Techniquement, il ne perd pas les droits. Il ne les a jamais eus. Mardi, la justice de Los Angeles a reconnu que la chanson Happy Birthday pour laquelle Warner Music continuait de percevoir des droits très importants chaque année était dans le domaine public depuis près d'un siècle.

Il y a 122 ans, en 1893, les soeurs Patty Smith Hill et Mildred J. Hill écrivaient ensemble une chanson pour le jardin d'enfants, intitulée "Good Morning To All", dont l'air deviendra mondialement connu comme étant celui de la chanson Happy Birthday to You. Mais il aura fallu attendre cette fin du mois de septembre 2015 pour qu'un tribunal américain reconnaisse que même le texte de la chanson d'anniversaire, dont l'auteur est incertain, était tombé depuis longtemps dans le domaine public. Et donc, que c'est sans aucune légitimité que le label Warner / Chappell recevait chaque année environ 2 millions de dollars de droits.

Warner Music affirmait détenir les droits de la chanson Happy Birthday jusqu'en 2030, sous l'effet de rachats successifs d'éditeurs et de maisons de disques, et grâce à (ou plutôt à cause de) la prolongation des droits qui mine régulièrement le domaine public.

Le label facturait chaque exploitation de la chanson depuis son rachat de Birch Tree Group en 1988, en s'appuyant sur un enregistrement de copyright effectué en 1935, à une époque où le droit américain exigeait encore des auteurs qu'ils déposent les oeuvres pour lesquelles ils voulaient protection. Selon Warner / Chappell lui-même, certaines exploitations de la chanson pouvaient être facturées plus de 100 000 dollars, tandis que la simple utilisation de quelques secondes de la chanson dans une scène d'anniversaire dans un film pouvait être facturée quelques milliers de dollars — ce qui avait poussé à la création d'une chanson alternative libre de droits en 2013.

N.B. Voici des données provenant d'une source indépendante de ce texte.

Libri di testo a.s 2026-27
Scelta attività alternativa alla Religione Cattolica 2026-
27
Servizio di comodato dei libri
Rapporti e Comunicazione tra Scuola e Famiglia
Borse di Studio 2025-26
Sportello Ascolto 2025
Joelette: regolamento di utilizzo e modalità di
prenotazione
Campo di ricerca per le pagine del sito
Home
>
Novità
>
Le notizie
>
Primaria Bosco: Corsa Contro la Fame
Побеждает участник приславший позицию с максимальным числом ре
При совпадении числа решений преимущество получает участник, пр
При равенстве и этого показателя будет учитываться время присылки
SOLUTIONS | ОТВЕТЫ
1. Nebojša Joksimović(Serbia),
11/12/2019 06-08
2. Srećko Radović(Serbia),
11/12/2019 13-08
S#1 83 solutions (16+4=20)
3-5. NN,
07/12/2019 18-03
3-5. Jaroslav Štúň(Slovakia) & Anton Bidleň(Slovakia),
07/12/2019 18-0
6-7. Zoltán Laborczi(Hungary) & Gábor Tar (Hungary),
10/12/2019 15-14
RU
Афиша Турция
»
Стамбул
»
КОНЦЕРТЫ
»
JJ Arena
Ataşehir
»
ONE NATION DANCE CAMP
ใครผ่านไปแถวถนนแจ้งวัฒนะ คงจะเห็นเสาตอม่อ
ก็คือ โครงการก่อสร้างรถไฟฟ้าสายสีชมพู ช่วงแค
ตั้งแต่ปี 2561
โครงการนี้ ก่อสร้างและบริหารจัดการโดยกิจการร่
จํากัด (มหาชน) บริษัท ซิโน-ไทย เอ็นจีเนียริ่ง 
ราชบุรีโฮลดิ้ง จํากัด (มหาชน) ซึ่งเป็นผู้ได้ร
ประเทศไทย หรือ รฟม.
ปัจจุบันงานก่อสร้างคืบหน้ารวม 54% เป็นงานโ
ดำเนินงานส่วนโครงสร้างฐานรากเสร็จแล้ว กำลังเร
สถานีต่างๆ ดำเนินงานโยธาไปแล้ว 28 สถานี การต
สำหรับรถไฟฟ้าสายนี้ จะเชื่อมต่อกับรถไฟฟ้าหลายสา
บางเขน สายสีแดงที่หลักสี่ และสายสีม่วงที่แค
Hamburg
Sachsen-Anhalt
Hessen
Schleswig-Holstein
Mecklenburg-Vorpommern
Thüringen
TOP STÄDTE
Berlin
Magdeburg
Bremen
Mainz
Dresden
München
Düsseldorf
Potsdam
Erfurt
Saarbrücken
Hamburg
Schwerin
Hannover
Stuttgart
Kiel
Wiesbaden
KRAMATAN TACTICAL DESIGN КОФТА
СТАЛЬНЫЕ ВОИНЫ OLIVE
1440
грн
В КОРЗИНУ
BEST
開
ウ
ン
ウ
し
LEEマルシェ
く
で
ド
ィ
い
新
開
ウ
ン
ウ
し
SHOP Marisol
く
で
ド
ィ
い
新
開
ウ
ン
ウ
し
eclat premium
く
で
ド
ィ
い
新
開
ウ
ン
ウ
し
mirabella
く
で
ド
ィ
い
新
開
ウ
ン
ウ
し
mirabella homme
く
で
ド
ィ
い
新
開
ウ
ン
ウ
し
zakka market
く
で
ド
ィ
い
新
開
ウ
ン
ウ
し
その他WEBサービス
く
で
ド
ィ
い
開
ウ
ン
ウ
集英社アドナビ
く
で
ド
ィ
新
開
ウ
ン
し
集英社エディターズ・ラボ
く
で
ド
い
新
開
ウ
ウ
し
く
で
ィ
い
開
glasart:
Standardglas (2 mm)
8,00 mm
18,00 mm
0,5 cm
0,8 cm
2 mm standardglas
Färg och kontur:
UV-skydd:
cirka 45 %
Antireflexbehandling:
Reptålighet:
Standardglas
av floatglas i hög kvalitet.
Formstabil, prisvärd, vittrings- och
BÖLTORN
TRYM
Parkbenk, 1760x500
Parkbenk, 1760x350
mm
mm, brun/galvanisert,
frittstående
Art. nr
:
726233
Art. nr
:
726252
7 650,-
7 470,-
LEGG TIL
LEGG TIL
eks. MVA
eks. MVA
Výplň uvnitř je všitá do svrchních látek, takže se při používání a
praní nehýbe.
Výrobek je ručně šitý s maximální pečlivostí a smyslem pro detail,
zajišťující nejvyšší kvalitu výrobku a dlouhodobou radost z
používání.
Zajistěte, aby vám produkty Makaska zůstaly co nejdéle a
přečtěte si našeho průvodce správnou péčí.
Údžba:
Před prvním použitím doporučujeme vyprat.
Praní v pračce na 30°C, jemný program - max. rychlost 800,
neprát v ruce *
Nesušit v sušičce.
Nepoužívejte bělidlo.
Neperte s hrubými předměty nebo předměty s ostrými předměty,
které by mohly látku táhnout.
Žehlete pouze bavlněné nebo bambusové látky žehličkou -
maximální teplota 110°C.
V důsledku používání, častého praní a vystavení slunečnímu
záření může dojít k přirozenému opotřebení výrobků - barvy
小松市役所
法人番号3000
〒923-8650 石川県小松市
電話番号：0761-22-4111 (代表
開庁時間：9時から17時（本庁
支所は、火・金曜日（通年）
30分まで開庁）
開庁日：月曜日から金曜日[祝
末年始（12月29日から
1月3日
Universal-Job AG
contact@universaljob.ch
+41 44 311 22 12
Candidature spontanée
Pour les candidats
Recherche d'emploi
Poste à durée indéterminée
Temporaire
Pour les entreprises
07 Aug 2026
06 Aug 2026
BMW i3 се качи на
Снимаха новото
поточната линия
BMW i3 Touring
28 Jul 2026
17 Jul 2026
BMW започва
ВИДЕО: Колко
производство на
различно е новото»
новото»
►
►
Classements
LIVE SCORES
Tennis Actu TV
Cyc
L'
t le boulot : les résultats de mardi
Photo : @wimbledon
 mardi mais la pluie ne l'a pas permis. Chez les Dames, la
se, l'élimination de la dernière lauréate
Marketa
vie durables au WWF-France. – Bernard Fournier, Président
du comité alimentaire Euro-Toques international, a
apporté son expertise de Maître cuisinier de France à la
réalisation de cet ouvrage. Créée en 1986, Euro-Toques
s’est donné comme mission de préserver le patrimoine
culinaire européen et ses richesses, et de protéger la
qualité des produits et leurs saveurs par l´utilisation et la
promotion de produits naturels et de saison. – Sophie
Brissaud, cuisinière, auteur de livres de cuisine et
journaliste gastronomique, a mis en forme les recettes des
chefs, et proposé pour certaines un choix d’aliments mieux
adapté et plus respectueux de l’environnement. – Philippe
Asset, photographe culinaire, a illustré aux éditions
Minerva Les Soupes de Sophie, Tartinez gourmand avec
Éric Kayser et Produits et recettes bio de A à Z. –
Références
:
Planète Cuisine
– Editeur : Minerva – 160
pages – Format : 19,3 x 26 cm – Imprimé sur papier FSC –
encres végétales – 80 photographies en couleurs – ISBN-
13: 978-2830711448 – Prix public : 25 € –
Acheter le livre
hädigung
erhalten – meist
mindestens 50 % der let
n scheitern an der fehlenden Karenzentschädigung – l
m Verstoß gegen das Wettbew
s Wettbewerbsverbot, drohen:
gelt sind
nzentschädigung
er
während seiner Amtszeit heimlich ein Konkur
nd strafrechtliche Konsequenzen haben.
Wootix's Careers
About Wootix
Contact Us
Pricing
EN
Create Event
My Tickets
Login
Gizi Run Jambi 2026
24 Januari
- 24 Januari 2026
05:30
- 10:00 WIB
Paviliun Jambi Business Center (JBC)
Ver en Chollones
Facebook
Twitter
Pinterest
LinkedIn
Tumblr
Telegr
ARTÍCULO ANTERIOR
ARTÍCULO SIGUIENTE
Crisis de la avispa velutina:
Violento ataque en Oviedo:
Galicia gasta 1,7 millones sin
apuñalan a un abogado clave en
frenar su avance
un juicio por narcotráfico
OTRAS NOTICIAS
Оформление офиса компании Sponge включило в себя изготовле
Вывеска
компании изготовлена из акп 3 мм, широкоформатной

VERS UN REMBOURSEMENT DES DROITS ?

Un documentariste, à qui Warner / Chappell avait facturé des royalties pour l'exploitation de la chanson dans un documentaire qui en retraçait l'historique, avait décidé d'attaquer la maison de disques en justice pour contester la validité du droit revendiqué, et démontrer une forme d'arnaque au droit d'auteur. "Des preuves documentées irréfutables, dont certaines datent de 1893, montrent que le copyright de Happy Birthday To You, si tant est qu'il y ait eu un jour un copyright valide sur une partie quelconque de la chanson, a expiré pas plus tard qu'en 1921", avait expliqué le producteur Good Morning to You Productions. "Si Warner/Chappel détient des droits quelconques sur Happy Birthday To You, ces droits sont limités au droit extrêmement restreint de reproduire et distribuer les arrangements piano spécifiques pour la chanson éditée en 1935".

C'est ce que vient de reconnaître le tribunal fédéral de Los Angeles,  dans une décision qui pourrait coûter très cher à Warner. Le label pourrait en effet devoir rembourser ceux qui lui ont payé à tort des droits, sur la base d'un mensonge.

En France, la mélodie de "Joyeux Anniversaire" est également dans le domaine public, mais peut-être pas les paroles dont l'adaptation est toujours couverte. Selon un historien, l'adaptation française aurait été écrite en 1951. Même à supposer que l'auteur soit mort la même année, il reste donc encore au moins six ans de droits exclusifs à payer à l'auteur ou à ses héritiers. A moins que la justice ne reconnaisse que l'adaptation ne démontre aucune originalité, et n'est donc pas éligible à la protection du droit d'auteur.